使用边际检验统计量通过近似贝叶斯方法精细定位因果变异体。

Fine Mapping Causal Variants with an Approximate Bayesian Method Using Marginal Test Statistics.

作者信息

Chen Wenan, Larrabee Beth R, Ovsyannikova Inna G, Kennedy Richard B, Haralambieva Iana H, Poland Gregory A, Schaid Daniel J

机构信息

Division of Biostatistics, Mayo Clinic, Rochester, Minnesota 55905.

Mayo Clinic Vaccine Research Group, Mayo Clinic, Rochester, Minnesota 55905.

出版信息

Genetics. 2015 Jul;200(3):719-36. doi: 10.1534/genetics.115.176107. Epub 2015 May 6.

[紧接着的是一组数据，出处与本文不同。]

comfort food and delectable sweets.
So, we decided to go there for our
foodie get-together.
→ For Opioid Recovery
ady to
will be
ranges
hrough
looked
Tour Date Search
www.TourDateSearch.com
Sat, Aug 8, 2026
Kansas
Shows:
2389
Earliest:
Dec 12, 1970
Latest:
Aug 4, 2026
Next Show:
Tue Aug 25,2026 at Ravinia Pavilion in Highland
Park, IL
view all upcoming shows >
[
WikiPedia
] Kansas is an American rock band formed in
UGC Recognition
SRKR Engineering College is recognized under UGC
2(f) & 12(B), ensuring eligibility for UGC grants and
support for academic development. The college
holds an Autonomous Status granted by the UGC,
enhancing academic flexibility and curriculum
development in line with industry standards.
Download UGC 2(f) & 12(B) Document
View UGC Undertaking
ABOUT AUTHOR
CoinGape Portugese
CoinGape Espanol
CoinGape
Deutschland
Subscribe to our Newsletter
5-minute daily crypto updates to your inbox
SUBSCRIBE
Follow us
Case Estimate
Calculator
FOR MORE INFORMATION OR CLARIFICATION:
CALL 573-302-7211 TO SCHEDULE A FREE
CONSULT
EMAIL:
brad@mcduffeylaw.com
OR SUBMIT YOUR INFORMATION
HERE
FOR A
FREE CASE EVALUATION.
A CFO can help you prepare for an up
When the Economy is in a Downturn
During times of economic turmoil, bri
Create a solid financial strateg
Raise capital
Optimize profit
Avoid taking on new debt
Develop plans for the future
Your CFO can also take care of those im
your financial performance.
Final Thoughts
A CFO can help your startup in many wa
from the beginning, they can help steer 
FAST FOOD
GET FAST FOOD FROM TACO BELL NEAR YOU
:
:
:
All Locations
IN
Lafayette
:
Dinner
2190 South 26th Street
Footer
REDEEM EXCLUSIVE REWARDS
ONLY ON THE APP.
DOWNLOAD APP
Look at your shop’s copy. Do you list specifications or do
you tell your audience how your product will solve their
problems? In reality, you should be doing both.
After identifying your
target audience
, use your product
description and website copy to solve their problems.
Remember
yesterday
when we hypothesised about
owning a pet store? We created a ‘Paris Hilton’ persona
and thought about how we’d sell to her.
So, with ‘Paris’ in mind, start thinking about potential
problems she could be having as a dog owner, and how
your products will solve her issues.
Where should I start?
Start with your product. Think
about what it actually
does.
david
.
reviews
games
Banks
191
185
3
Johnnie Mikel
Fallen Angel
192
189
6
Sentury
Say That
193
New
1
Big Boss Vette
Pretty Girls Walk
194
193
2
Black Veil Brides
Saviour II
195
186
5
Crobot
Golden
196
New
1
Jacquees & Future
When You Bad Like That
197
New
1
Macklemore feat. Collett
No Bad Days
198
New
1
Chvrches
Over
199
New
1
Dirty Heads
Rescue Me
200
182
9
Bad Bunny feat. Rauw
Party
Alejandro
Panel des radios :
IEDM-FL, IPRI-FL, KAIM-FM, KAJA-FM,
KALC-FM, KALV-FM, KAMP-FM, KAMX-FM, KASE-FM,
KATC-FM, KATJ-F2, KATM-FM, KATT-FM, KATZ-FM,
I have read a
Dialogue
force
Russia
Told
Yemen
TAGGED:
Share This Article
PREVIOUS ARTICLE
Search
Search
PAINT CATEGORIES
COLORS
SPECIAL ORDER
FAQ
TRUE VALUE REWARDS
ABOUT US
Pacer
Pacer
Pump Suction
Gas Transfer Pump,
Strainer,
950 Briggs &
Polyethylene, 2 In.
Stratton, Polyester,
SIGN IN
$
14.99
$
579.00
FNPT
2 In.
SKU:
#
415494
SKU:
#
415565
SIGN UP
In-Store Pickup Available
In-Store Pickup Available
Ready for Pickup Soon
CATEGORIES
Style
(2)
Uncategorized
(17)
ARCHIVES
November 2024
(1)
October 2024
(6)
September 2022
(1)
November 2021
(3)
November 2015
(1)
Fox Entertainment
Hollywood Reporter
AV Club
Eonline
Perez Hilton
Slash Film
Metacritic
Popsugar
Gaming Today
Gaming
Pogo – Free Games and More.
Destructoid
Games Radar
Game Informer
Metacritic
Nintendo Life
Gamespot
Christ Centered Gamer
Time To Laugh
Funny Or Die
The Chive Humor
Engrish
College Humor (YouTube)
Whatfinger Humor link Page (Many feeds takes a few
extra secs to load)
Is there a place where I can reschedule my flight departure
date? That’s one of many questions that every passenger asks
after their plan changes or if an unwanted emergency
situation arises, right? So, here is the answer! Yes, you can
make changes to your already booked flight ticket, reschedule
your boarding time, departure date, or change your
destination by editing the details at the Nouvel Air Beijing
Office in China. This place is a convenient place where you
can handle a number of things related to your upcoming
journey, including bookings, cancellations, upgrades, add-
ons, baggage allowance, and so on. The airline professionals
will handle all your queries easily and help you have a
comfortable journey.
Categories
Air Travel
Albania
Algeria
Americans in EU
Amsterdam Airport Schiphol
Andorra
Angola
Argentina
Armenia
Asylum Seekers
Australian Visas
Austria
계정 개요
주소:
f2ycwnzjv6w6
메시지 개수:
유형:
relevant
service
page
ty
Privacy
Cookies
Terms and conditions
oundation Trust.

DOI:10.1534/genetics.115.176107

PMID:25948564

原文链接:https://pmc.ncbi.nlm.nih.gov/articles/PMC4512539/

Abstract

Two recently developed fine-mapping methods, CAVIAR and PAINTOR, demonstrate better performance over other fine-mapping methods. They also have the advantage of using only the marginal test statistics and the correlation among SNPs. Both methods leverage the fact that the marginal test statistics asymptotically follow a multivariate normal distribution and are likelihood based. However, their relationship with Bayesian fine mapping, such as BIMBAM, is not clear. In this study, we first show that CAVIAR and BIMBAM are actually approximately equivalent to each other. This leads to a fine-mapping method using marginal test statistics in the Bayesian framework, which we call CAVIAR Bayes factor (CAVIARBF). Another advantage of the Bayesian framework is that it can answer both association and fine-mapping questions. We also used simulations to compare CAVIARBF with other methods under different numbers of causal variants. The results showed that both CAVIARBF and BIMBAM have better performance than PAINTOR and other methods. Compared to BIMBAM, CAVIARBF has the advantage of using only marginal test statistics and takes about one-quarter to one-fifth of the running time. We applied different methods on two independent cohorts of the same phenotype. Results showed that CAVIARBF, BIMBAM, and PAINTOR selected the same top 3 SNPs; however, CAVIARBF and BIMBAM had better consistency in selecting the top 10 ranked SNPs between the two cohorts. Software is available at https://bitbucket.org/Wenan/caviarbf.

摘要

最近开发的两种精细定位方法CAVIAR和PAINTOR，相较于其他精细定位方法展现出了更好的性能。它们还具有仅使用边际检验统计量和单核苷酸多态性（SNP）之间相关性的优势。这两种方法都利用了边际检验统计量渐近服从多元正态分布且基于似然性这一事实。然而，它们与贝叶斯精细定位方法（如BIMBAM）之间的关系尚不清楚。在本研究中，我们首先表明CAVIAR和BIMBAM实际上彼此近似等效。这产生了一种在贝叶斯框架中使用边际检验统计量的精细定位方法，我们将其称为CAVIAR贝叶斯因子（CAVIARBF）。贝叶斯框架的另一个优势在于它能够同时回答关联问题和精细定位问题。我们还通过模拟比较了CAVIARBF与其他方法在不同数量因果变异情况下的表现。结果表明，CAVIARBF和BIMBAM的性能均优于PAINTOR和其他方法。与BIMBAM相比，CAVIARBF具有仅使用边际检验统计量的优势，并且运行时间约为BIMBAM的四分之一到五分之一。我们将不同方法应用于具有相同表型的两个独立队列。结果显示，CAVIARBF、BIMBAM和PAINTOR选择了相同的前3个SNP；然而，CAVIARBF和BIMBAM在两个队列中选择排名前10的SNP时具有更好的一致性。软件可在https://bitbucket.org/Wenan/caviarbf获取。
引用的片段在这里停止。